Adds the given key/value pair to the configuration object.

Parameters

key (str) – The key of the key/value pair to be added.
value (int) – The value of the key/value pair to be added.

set_string(key, value)[source]¶

Adds the given key/value pair to the configuration object.

Parameters

key (str) – The key of the key/value pair to be added.
value (str) – The value of the key/value pair to be added.

to_dict()[source]¶

Converts the configuration into a dict representation of string key-pair.

Returns: Dict representation of the configuration.
Return type: dict[str, str]

class pyflink.common.ExecutionConfig(j_execution_config)[source]¶

Bases: object

A config to define the behavior of the program execution. It allows to define (among other options) the following settings:

The default parallelism of the program, i.e., how many parallel tasks to use for all functions that do not define a specific value directly.
The number of retries in the case of failed executions.
The delay between execution retries.
The ExecutionMode of the program: Batch or Pipelined. The default execution mode is ExecutionMode.PIPELINED
Enabling or disabling the “closure cleaner”. The closure cleaner pre-processes the implementations of functions. In case they are (anonymous) inner classes, it removes unused references to the enclosing class to fix certain serialization-related problems and to reduce the size of the closure.
The config allows to register types and serializers to increase the efficiency of handling generic types and POJOs. This is usually only needed when the functions return not only the types declared in their signature, but also subclasses of those types.

PARALLELISM_DEFAULT:

The flag value indicating use of the default parallelism. This value can be used to reset the parallelism back to the default state.

PARALLELISM_UNKNOWN:

The flag value indicating an unknown or unset parallelism. This value is not a valid parallelism and indicates that the parallelism should remain unchanged.

PARALLELISM_DEFAULT = -1¶

PARALLELISM_UNKNOWN = -2¶

add_default_kryo_serializer(type_class_name, serializer_class_name)[source]¶

Adds a new Kryo default serializer to the Runtime.

Example:

>>> config.add_default_kryo_serializer("com.aaa.bbb.PojoClass",
...                                    "com.aaa.bbb.Serializer")

Parameters

type_class_name – The full-qualified java class name of the types serialized with the given serializer.
serializer_class_name – The full-qualified java class name of the serializer to use.

disable_auto_generated_uids()[source]¶

Disables auto-generated UIDs. Forces users to manually specify UIDs on DataStream applications.

It is highly recommended that users specify UIDs before deploying to production since they are used to match state in savepoints to operators in a job. Because auto-generated ID’s are likely to change when modifying a job, specifying custom IDs allow an application to evolve overtime without discarding state.

disable_auto_type_registration()[source]¶: Control whether Flink is automatically registering all types in the user programs with Kryo.

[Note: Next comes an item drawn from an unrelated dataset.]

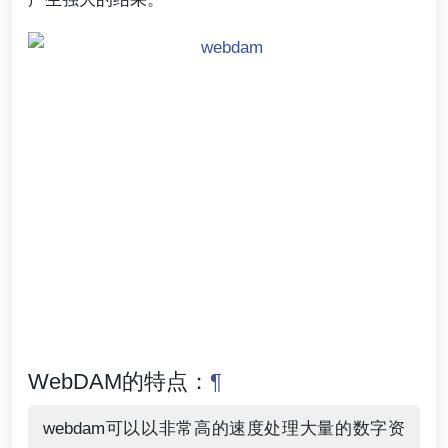
WebDAM的特点：
¶
webdam可以以非常高的速度处理大量的数字资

disable_closure_cleaner()[source]¶

Disables the ClosureCleaner.

See also

enable_closure_cleaner()

Returns: This object.

disable_force_avro()[source]¶: Disables the Apache Avro serializer as the forced serializer for POJOs.

disable_force_kryo()[source]¶: Disable use of Kryo serializer for all POJOs.

disable_generic_types()[source]¶

Disables the use of generic types (types that would be serialized via Kryo). If this option is used, Flink will throw an UnsupportedOperationException whenever it encounters a data type that would go through Kryo for serialization.

Disabling generic types can be helpful to eagerly find and eliminate the use of types that would go through Kryo serialization during runtime. Rather than checking types individually, using this option will throw exceptions eagerly in the places where generic types are used.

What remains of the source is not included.